The Assembly Trustees monitor the activities of the charitable estate to ensure that the church’s work provides public benefit, and this is achieved through the facilitation of the contributions made by thousands of our members who give their financial resources willingly and sacrificially. Our aim is to build and strengthen local congregations as centres of worship, care, nurture, service, witness and mission. As a Church we still have 280,000 loyal members – what an amazing resource. Our challenge is motivating them – how powerful could we be if they were mobilised as champions of the Gospel and focused on the new era of evangelism and discipleship. It is too easy to start off by talking about the money (and shortage of it) and using it as the excuse for being frozen and unable to act. We’ve shown so often when we have a purpose we can fund and achieve our missional goals – it is true that God will provide.

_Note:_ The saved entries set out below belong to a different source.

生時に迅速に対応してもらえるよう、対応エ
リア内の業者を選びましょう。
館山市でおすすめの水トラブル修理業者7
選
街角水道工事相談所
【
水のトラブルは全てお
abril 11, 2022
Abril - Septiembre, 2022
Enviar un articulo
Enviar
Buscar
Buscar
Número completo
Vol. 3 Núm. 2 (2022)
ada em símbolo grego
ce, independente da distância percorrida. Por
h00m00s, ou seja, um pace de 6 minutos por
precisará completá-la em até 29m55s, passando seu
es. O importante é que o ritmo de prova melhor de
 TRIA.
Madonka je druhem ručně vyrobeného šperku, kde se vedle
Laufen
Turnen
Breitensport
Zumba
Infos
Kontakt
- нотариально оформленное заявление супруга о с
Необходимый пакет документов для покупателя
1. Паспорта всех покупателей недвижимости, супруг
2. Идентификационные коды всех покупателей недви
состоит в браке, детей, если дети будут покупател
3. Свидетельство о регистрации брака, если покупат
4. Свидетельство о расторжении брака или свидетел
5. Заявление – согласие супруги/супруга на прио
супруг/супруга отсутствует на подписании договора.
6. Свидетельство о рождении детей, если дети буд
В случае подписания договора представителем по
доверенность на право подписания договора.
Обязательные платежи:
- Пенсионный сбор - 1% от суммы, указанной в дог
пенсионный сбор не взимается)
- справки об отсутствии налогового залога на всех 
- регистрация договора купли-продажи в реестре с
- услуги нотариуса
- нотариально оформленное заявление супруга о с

The biggest single expense within the national budget remains paying for ministry at about £35m – this is our main source of inspiration to others and sustaining this is recognised as our greatest challenge. That is where much of our future effort and funding will be targeted. This is also where every member of our church, every leader, every disciple has a role to play. In support of this we recognise the need to invest which is where our new training and recruitment programme comes into play. Then we have Seeds for Growth available to fund new local pioneering and mission activity.

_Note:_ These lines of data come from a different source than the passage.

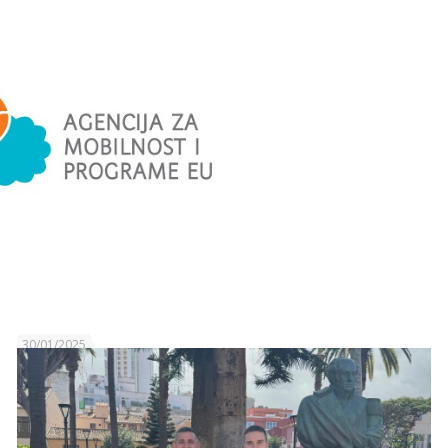
30/01/2025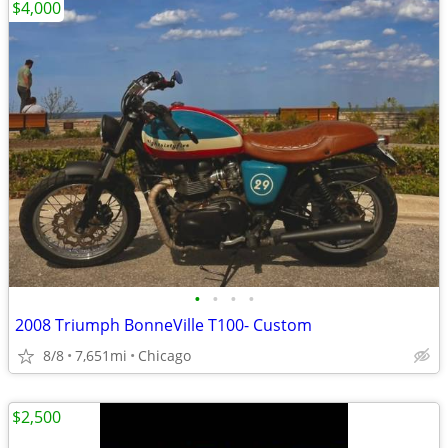
$4,000
•
•
•
•
2008 Triumph BonneVille T100- Custom
8/8
7,651mi
Chicago
$2,500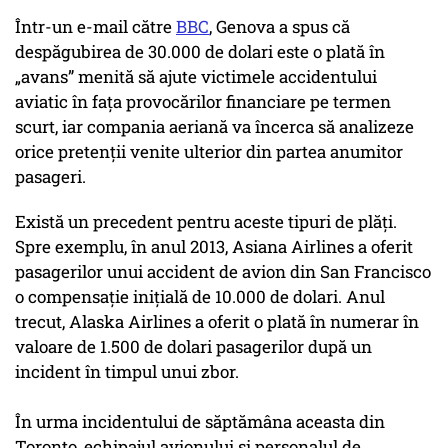
Într-un e-mail către
BBC
, Genova a spus că
despăgubirea de 30.000 de dolari este o plată în
„avans” menită să ajute victimele accidentului
aviatic în fața provocărilor financiare pe termen
scurt, iar compania aeriană va încerca să analizeze
orice pretenții venite ulterior din partea anumitor
pasageri.
Există un precedent pentru aceste tipuri de plăți.
Spre exemplu, în anul 2013, Asiana Airlines a oferit
pasagerilor unui accident de avion din San Francisco
o compensație inițială de 10.000 de dolari. Anul
trecut, Alaska Airlines a oferit o plată în numerar în
valoare de 1.500 de dolari pasagerilor după un
incident în timpul unui zbor.
În urma incidentului de săptămâna aceasta din
Toronto, echipajul avionului și personalul de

Stewardship is important – not giving the minimum of our time, talent and money to get by but thinking about the narrative of generosity and the difference our actions at every level of the Church can make to our Church and world. As for our existing buildings they are for so many people the most important thing and the fixation – they are to be ‘protected at all costs’ and yet alone they will not be what saves us and maybe will just get in the way of progress in some cases.
The Assembly Trustees are taking actions, as charity trustees must do, to ensure the Church’s financial sustainability but many of these actions are only buying us time. The key question is what sort of Church do we want to be in the future – one that has simply shrunk to fit the available financial and people resources or one that is looking beyond the constraints, buildings and initial mission planning to a world where we aren’t shackled but are free to really reform our church and our ways. The hope is that there will be a transfusion of energy into the missional dynamics of the Church as a whole, whose outward face and core constitution is gradually moulded to a form that will serve the nation in the coming decades in approaches truly engaging with society and culture which currently sees us as irrelevant.